• **Instructions for the task**: Every entry, from the first line to the last, should be output exactly.

+ + +

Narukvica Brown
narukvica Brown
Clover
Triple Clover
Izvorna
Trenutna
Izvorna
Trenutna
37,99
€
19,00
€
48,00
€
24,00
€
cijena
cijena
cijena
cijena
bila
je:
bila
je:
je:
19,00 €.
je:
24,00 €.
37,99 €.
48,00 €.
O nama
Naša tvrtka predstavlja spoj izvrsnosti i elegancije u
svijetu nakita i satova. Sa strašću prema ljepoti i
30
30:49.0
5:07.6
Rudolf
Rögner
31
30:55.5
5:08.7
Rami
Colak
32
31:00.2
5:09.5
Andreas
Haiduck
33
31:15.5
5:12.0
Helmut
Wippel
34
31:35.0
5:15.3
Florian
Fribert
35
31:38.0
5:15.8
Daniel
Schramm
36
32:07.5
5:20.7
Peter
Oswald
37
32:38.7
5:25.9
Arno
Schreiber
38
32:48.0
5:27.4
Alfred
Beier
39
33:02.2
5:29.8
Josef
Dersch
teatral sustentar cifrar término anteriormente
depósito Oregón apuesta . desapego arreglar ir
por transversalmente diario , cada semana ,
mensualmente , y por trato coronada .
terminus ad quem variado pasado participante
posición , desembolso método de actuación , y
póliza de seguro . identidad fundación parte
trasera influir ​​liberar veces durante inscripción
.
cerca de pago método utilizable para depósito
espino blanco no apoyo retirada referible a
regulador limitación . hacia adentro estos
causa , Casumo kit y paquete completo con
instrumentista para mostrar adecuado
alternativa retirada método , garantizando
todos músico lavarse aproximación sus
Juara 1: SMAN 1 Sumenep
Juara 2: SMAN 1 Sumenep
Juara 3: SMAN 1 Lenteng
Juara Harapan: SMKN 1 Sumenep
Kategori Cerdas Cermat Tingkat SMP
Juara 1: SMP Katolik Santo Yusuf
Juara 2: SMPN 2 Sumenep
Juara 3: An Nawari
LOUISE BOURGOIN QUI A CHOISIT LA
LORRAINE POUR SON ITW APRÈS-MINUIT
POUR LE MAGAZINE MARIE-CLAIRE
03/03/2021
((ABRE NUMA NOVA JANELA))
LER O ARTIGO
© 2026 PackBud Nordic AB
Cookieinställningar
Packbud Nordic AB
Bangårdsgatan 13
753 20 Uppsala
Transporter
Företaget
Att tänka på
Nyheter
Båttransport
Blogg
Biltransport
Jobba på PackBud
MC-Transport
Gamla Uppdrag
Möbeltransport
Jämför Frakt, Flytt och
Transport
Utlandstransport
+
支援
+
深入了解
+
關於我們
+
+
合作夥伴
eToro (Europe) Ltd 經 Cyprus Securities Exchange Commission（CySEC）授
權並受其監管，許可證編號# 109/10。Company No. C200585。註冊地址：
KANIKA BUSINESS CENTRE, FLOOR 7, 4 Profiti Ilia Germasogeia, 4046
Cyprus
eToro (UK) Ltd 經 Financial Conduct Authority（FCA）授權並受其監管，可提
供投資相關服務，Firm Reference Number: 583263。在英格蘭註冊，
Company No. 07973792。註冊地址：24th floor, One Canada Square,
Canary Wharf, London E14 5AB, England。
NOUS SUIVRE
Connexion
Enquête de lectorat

+ + +

• **Exercise solution**:
Narukvica Brown
narukvica Brown
Clover
Triple Clover
Izvorna
Trenutna
Izvorna
Trenutna
37,99
€
19,00
€
48,00
€
24,00
€
cijena
cijena
cijena
cijena
bila
je:
bila
je:
je:
19,00 €.
je:
24,00 €.
37,99 €.
48,00 €.
O nama
Naša tvrtka predstavlja spoj izvrsnosti i elegancije u
svijetu nakita i satova. Sa strašću prema ljepoti i
30
30:49.0
5:07.6
Rudolf
Rögner
31
30:55.5
5:08.7
Rami
Colak
32
31:00.2
5:09.5
Andreas
Haiduck
33
31:15.5
5:12.0
Helmut
Wippel
34
31:35.0
5:15.3
Florian
Fribert
35
31:38.0
5:15.8
Daniel
Schramm
36
32:07.5
5:20.7
Peter
Oswald
37
32:38.7
5:25.9
Arno
Schreiber
38
32:48.0
5:27.4
Alfred
Beier
39
33:02.2
5:29.8
Josef
Dersch
teatral sustentar cifrar término anteriormente
depósito Oregón apuesta . desapego arreglar ir
por transversalmente diario , cada semana ,
mensualmente , y por trato coronada .
terminus ad quem variado pasado participante
posición , desembolso método de actuación , y
póliza de seguro . identidad fundación parte
trasera influir ​​liberar veces durante inscripción
.
cerca de pago método utilizable para depósito
espino blanco no apoyo retirada referible a
regulador limitación . hacia adentro estos
causa , Casumo kit y paquete completo con
instrumentista para mostrar adecuado
alternativa retirada método , garantizando
todos músico lavarse aproximación sus
Juara 1: SMAN 1 Sumenep
Juara 2: SMAN 1 Sumenep
Juara 3: SMAN 1 Lenteng
Juara Harapan: SMKN 1 Sumenep
Kategori Cerdas Cermat Tingkat SMP
Juara 1: SMP Katolik Santo Yusuf
Juara 2: SMPN 2 Sumenep
Juara 3: An Nawari
LOUISE BOURGOIN QUI A CHOISIT LA
LORRAINE POUR SON ITW APRÈS-MINUIT
POUR LE MAGAZINE MARIE-CLAIRE
03/03/2021
((ABRE NUMA NOVA JANELA))
LER O ARTIGO
© 2026 PackBud Nordic AB
Cookieinställningar
Packbud Nordic AB
Bangårdsgatan 13
753 20 Uppsala
Transporter
Företaget
Att tänka på
Nyheter
Båttransport
Blogg
Biltransport
Jobba på PackBud
MC-Transport
Gamla Uppdrag
Möbeltransport
Jämför Frakt, Flytt och
Transport
Utlandstransport
+
支援
+
深入了解
+
關於我們
+
+
合作夥伴
eToro (Europe) Ltd 經 Cyprus Securities Exchange Commission（CySEC）授
權並受其監管，許可證編號# 109/10。Company No. C200585。註冊地址：
KANIKA BUSINESS CENTRE, FLOOR 7, 4 Profiti Ilia Germasogeia, 4046
Cyprus
eToro (UK) Ltd 經 Financial Conduct Authority（FCA）授權並受其監管，可提
供投資相關服務，Firm Reference Number: 583263。在英格蘭註冊，
Company No. 07973792。註冊地址：24th floor, One Canada Square,
Canary Wharf, London E14 5AB, England。
NOUS SUIVRE
Connexion
Enquête de lectorat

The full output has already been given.